У Ильи Петровича аж руки зачесались: вот сейчас взял бы да так и смазал. Да как он смеет с ним, Салытовым, да еще в таком тоне! Разумеется, взвился Салытов еще и оттого, что источник был самый что ни на есть недостоверный.

– Высокое начальство рассматривает его наисерьезным образом! – сообщил он, глядя на урядника с неприязнью. – Меня уполномочили взять у вас кого-нибудь в подчинение и провести тщательный досмотр.

Терпение Салытова было на пределе.

– Мы не можем разбрасываться людьми. Отпускать всех в парк на променад почем зря – ну, знаете ли.

– Но кто-то же есть у вас в распоряжении! Из тех, кто сейчас не при исполнении.

– Вы принуждаете нас принять на веру ваш, так сказать, источник. Должны же мы знать, на каком основании. Так поделитесь вашими сведениями с нами. Кроме того, мне надо еще согласовать со своим начальством. Да и текущими бумагами надо кому-то заниматься.

Боже ты мой, вздор какой. Какой вздор все это! Поставить его, Салытова, в такое нелепое положение! Ждать! И дать ему, наконец, в подчинение Птицына, совсем еще мальчишку!

Салытов хмуро окинул взглядом этого юнца, с добродушной готовностью ждущего условного сигнала. Тьфу!

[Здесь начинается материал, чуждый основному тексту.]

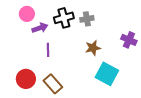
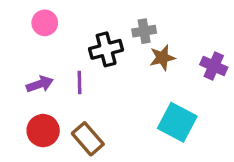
black cross: (64, 18) -> (106, 49), moved
purple arrow: (40, 28) -> (40, 84), moved
brown star: (93, 48) -> (162, 58), moved

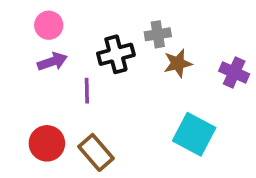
purple arrow: (40, 84) -> (52, 62), moved

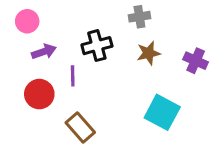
pink circle: (49, 25) -> (27, 21), moved
gray cross: (158, 34) -> (139, 17), moved
red circle: (47, 143) -> (39, 94), moved

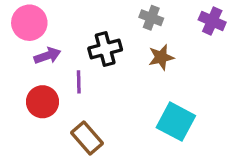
gray cross: (139, 17) -> (151, 18), turned 30
pink circle: (27, 21) -> (29, 23), size x1.4
purple cross: (196, 61) -> (212, 21), moved

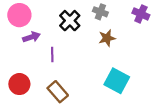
black cross: (105, 49) -> (70, 21), moved, turned -30
red circle: (43, 102) -> (19, 84), moved

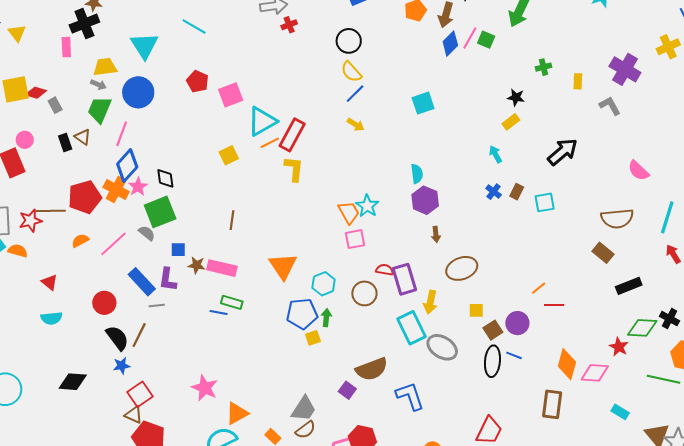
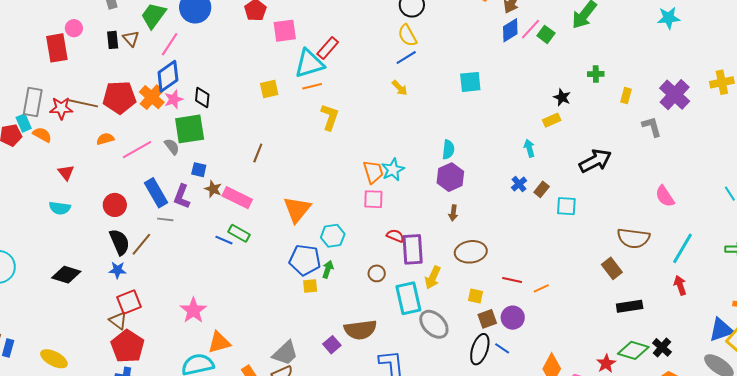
red rectangle: (292, 135) -> (328, 48), moved, size x0.7
brown circle: (364, 293) -> (377, 273), moved, size x0.7
red line: (554, 305) -> (512, 280), moved

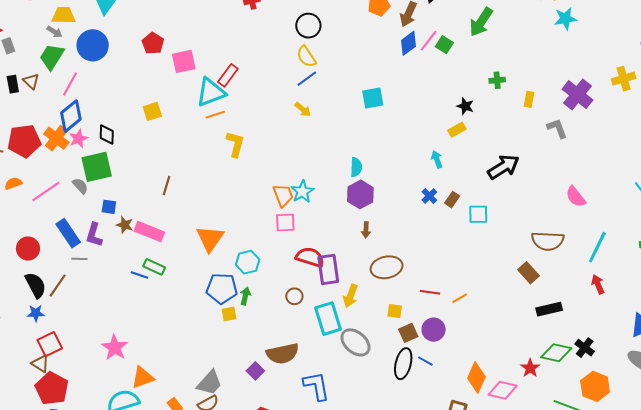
yellow square: (269, 89) -> (152, 111), moved
red semicircle: (395, 236) -> (310, 257), size x1.6

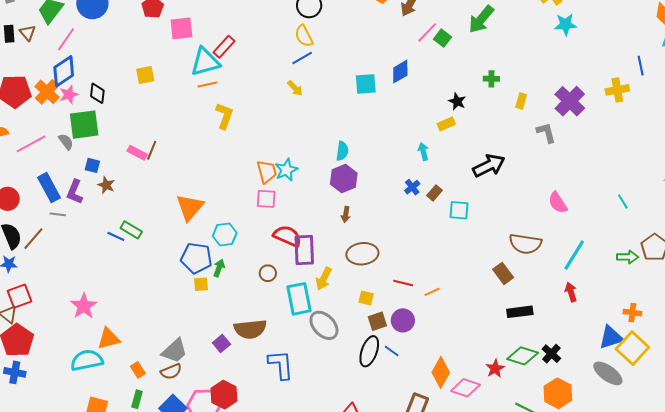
blue diamond: (408, 43) -> (400, 72), moved
pink rectangle: (149, 232) -> (137, 153), moved, size x0.7

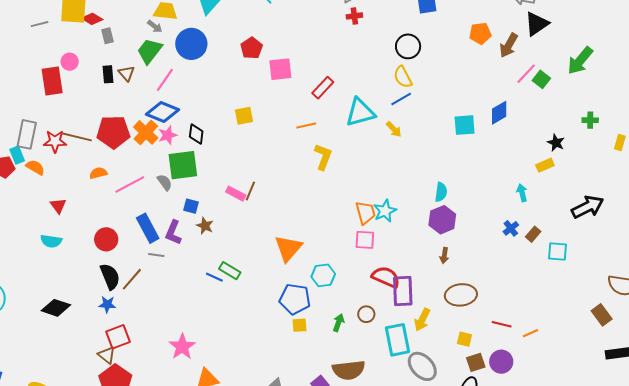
cyan triangle: (205, 62) -> (360, 112), moved
blue diamond: (64, 71) -> (162, 112), turned 56
green arrow: (219, 268) -> (338, 323), moved

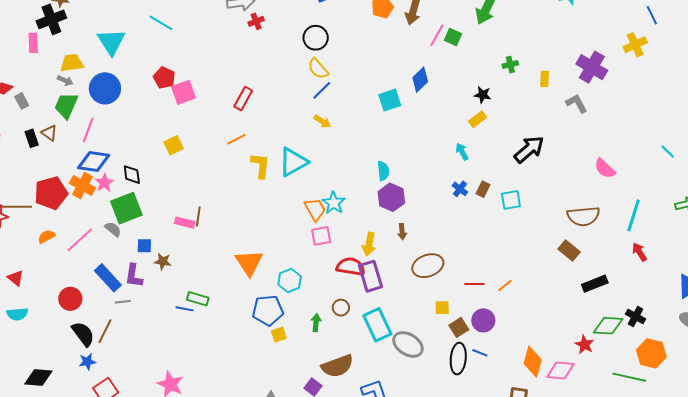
pink square: (280, 69) -> (183, 92), moved
cyan triangle: (360, 112) -> (293, 162), moved
yellow arrow: (422, 320) -> (369, 244), moved

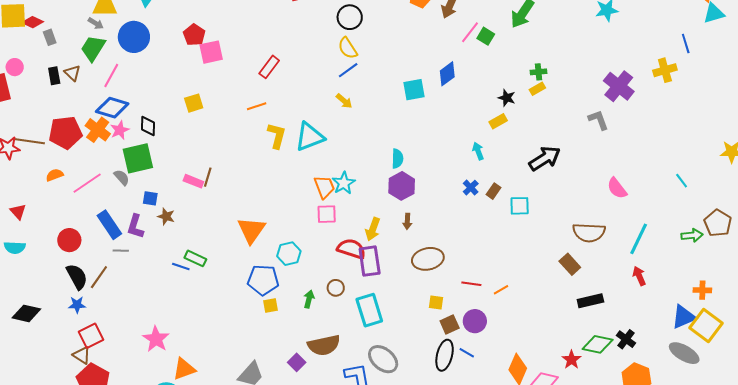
yellow rectangle: (545, 79) -> (537, 89), moved, turned 49
gray ellipse: (408, 344) -> (383, 359), moved

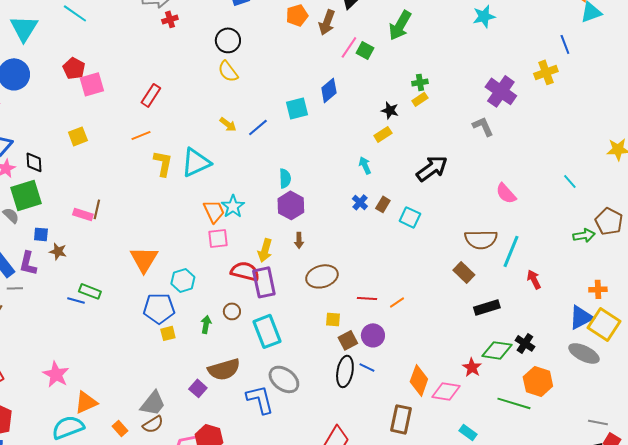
blue line: (348, 70) -> (258, 127), moved
cyan square: (520, 206) -> (410, 217), turned 30
cyan line: (639, 239) -> (511, 251), moved

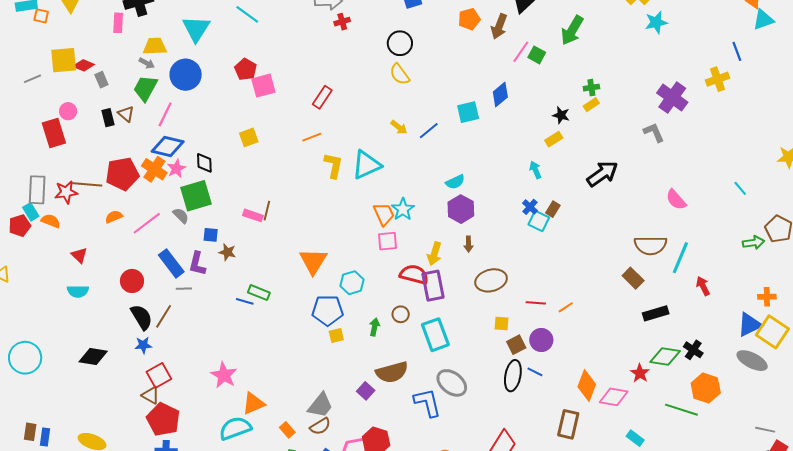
cyan semicircle: (285, 178) -> (455, 182), turned 66
cyan square: (410, 217) -> (539, 221), moved

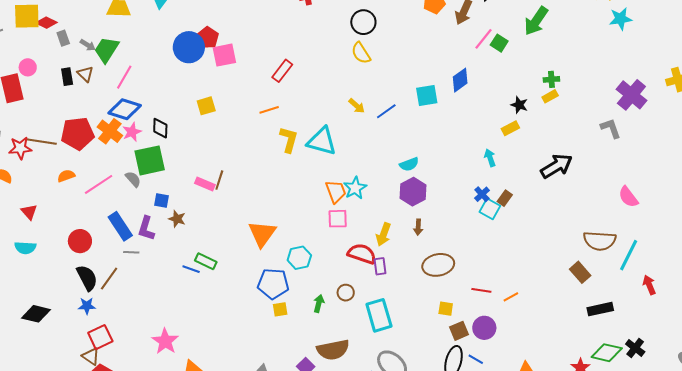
gray arrow: (147, 63) -> (88, 45), moved
blue circle: (186, 75) -> (189, 47), moved
cyan triangle: (366, 165) -> (322, 141), turned 36
purple rectangle: (433, 286) -> (380, 266), size x0.6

– Да пойдем уже, дурища! – сердито махнул ему Салытов. Птицын с легкостью сорвался с места, натягивая на бегу перчатку.

* * *

– Ваш благородь! Господин поручик! Видите, вон там?

– Да вижу, вижу.

Оба тяжелой трусцой припустили по снегу, направляясь к болтающемуся на березовом суку телу.

– Мы это ищем? – взволнованно, как школьник, выдохнул на бегу разрумянившийся Птицын.

Салытов не ответил. Записка указывала на убийство, а не на самоубийство.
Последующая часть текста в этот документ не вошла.